Pour une commune comme Soisy-sous-Montmorency, qui compte environ 18 000 habitants, ce plafond est désormais fixé à 2 778 euros bruts par mois. Or, l’indemnité votée par Nicolas Naudet s’élève à 4 110 euros — un montant qui correspond à la tranche des communes de 20 000 à 50 000 habitants, dont le plafond est de 3 699 euros, voire au-delà.
Des majorations spécifiques peuvent légalement s’appliquer dans certains cas — communes chef-lieu de département, classées touristiques ou balnéaires — et permettre de dépasser la base de calcul. Soisy-sous-Montmorency ne relève toutefois d’aucune de ces catégories particulières, ce qui pose des interrogations légitimes sur la conformité juridique de la délibération du 2 avril.
La loi Gatel, une réforme récente
Adoptée le 22 décembre 2025, la loi Gatel avait pour ambition de revaloriser les indemnités des élus locaux dans les petites communes afin de faciliter l’engagement citoyen et d’attirer des profils plus divers. Elle a relevé les plafonds légaux fixés par le Code général des collectivités territoriales. Pour une commune de 10 000 à 19 999 habitants, le nouveau maximum est fixé à 2 778 euros bruts mensuels — un montant que le conseil municipal de Soisy-sous-Montmorency a largement dépassé.
Des revenus cumulés qui pourraient dépasser le plafond légal de cumul
L’indemnité de maire n’est pas le seul revenu que Nicolas Naudet est susceptible de percevoir au titre de ses mandats.
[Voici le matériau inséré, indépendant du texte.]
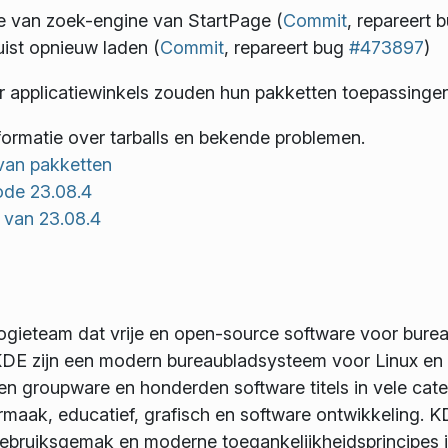
ie van zoek-engine van StartPage (
Commit
, repareert 
uist opnieuw laden (
Commit
, repareert bug
#473897
)
r applicatiewinkels zouden hun pakketten toepassinge
formatie over tarballs en bekende problemen.
van pakketten
ode 23.08.4
n van 23.08.4
logieteam dat vrije en open-source software voor bur
DE zijn een modern bureaubladsysteem voor Linux en
 en groupware en honderden software titels in vele categ
maak, educatief, grafisch en software ontwikkeling. KD
gebruiksgemak en moderne toegankelijkheidsprincipes 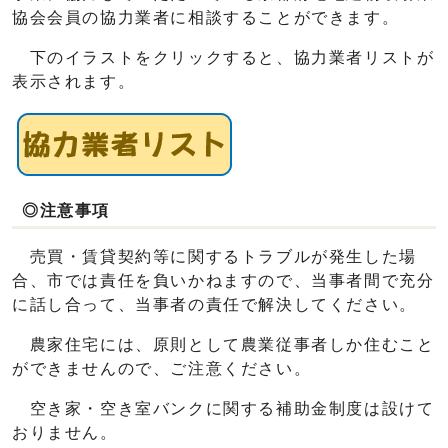
協会会員の協力業者に相談することができます。
下のイラストをクリックすると、協力業者リストが
表示されます。
◎注意事項
売買・賃貸契約等に関するトラブルが発生した場
合、市では責任を負いかねますので、当事者間で充分
に話し合って、当事者の責任で解決してください。
農家住宅には、原則として農業従事者しか住むこと
ができませんので、ご注意ください。
空き家・空き室バンクに関する補助金制度は設けて
おりません。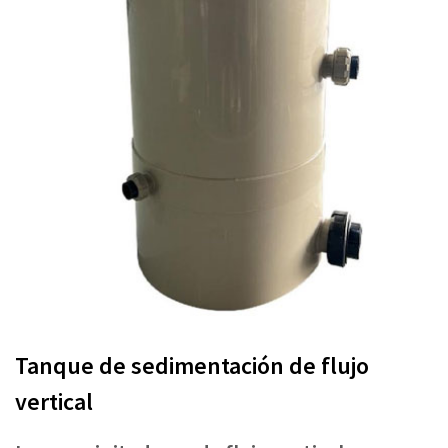
Tanque de sedimentación de flujo
vertical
En tant que représentant de Soisy-sous-Montmorency dans plusieurs syndicats intercommunaux — Sedif, Siereig, Scergis, Siare et Plaine Vallée —, il peut prétendre à des indemnités supplémentaires pouvant atteindre 7 500 euros mensuels au total.

Additionné à ses 4 110 euros d’indemnité de maire, ce cumul théorique dépasserait 11 600 euros par mois, soit nettement au-delà du plafond légal de cumul des mandats, fixé à 8 897 euros nets mensuels. Le droit prévoit un écrêtement automatique des sommes perçues au-delà de ce seuil, mais la question de la transparence de l’ensemble de ces revenus reste posée.